Jakarta -
Kementerian Perdagangan (Kemendag) menerima 20.942 pengaduan dari konsumen sejak 2022 hingga 2025. Sebanyak 19.428 aduan atau 92,70% merupakan pengaduan terkait e-commerce.
Direktur Jenderal Perlindungan Konsumen dan Tertib Niaga Kemendag Moga Simatupang mengatakan terdapat permasalahan dalam penyelenggaraan perlindungan konsumen. Menurut Moga, seiring dengan perkembangan teknologi, banyak perkembangan permasalahan konsumen, seperti fenomena e-commerce yang semakin berkembang, kasus pinjaman online, banyaknya penipuan atau scam jenis baru, masifnya barang ilegal, dan barang palsu.
"Hingga Maret 2025 jumlah pengaduan konsumen meningkat signifikan dibandingkan tahun sebelumnya sejak tahun 2022 hingga 2025 tercatat 20.942 pengaduan yang masuk ke Kementerian Perdagangan yang 92,70%-nya atau 19.428 pengaduan adalah pengaduan terkait e-commerce," kata Moga dalam Rapat Panja Penyusunan Naskah Akademik dan RUU Tentang Perlindungan Konsumen bersama Komisi VI DPR RI di Gedung DPR RI, Jakarta Pusat, Kamis (24/4/2025).
SCROLL TO CONTINUE WITH CONTENT
Nilai Indeks Keberdayaan Konsumen (IKK) pada 2024 sebesar 60,11 poin. Hal ini menunjukkan bahwa konsumen Indonesia sudah berada dalam kategori kritis atau dapat berperan aktif memperjuangkan hak dan melaksanakan kewajibannya serta mengutamakan produk dalam negeri.
Moga menyebut, angka ini naik dari tahun sebelumnya sebesar 57,04 poin. Meski begitu, Moga menilai konsumen masih belum banyak berani mengadukan komplain.
Moga menilai mekanisme dan saluran penyelesaian sengketa konsumen sudah ada. Sayangnya, belum efektif karena adanya putusan Badan Penyelesaian Sengketa Konsumen (BPSK) yang masih bisa diajukan keberatan ke Pengadilan Negeri. Selain itu, belum adanya saluran pengaduan serta penyelesaian sengketa yang terintegrasi dan mudah terjangkau oleh konsumen karena ada beberapa sengketa konsumen yang masih dilayani per sektor.
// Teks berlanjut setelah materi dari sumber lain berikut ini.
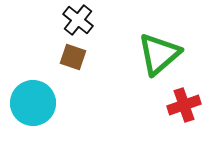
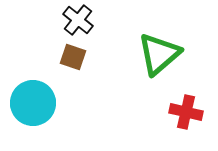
red cross: moved 2 px right, 7 px down; rotated 32 degrees clockwise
Di sisi lain, Undang-Undang Nomor 8 Tahun 1999 tentang Perlindungan Konsumen tidak relevan lagi dengan perkembangan zaman. Untuk itu, Moga menilai diperlukannya Rancangan Undang-Undang Perlindungan Konsumen (RUUPK) terus dibahas dan diperbarui.
"Isu-isu seperti maraknya penipuan transaksi dari penyelenggaraan data pribadi peredaran barang ilegal dan tidak sesuai standar serta minimnya pemahaman konsumen terhadap hak-hak menjadi tantangan yang semakin nyata. Oleh karena itu, dibutuhkan pembaruan kebijakan perlindungan konsumen yang tidak hanya responsif terhadap dinamika ekonomi digital tapi juga mampu memperkuat peran negara untuk menciptakan sistem perdagangan yang adil dan transparan. Kami sangat mendukung adanya RUUPK baru," imbuh Moga.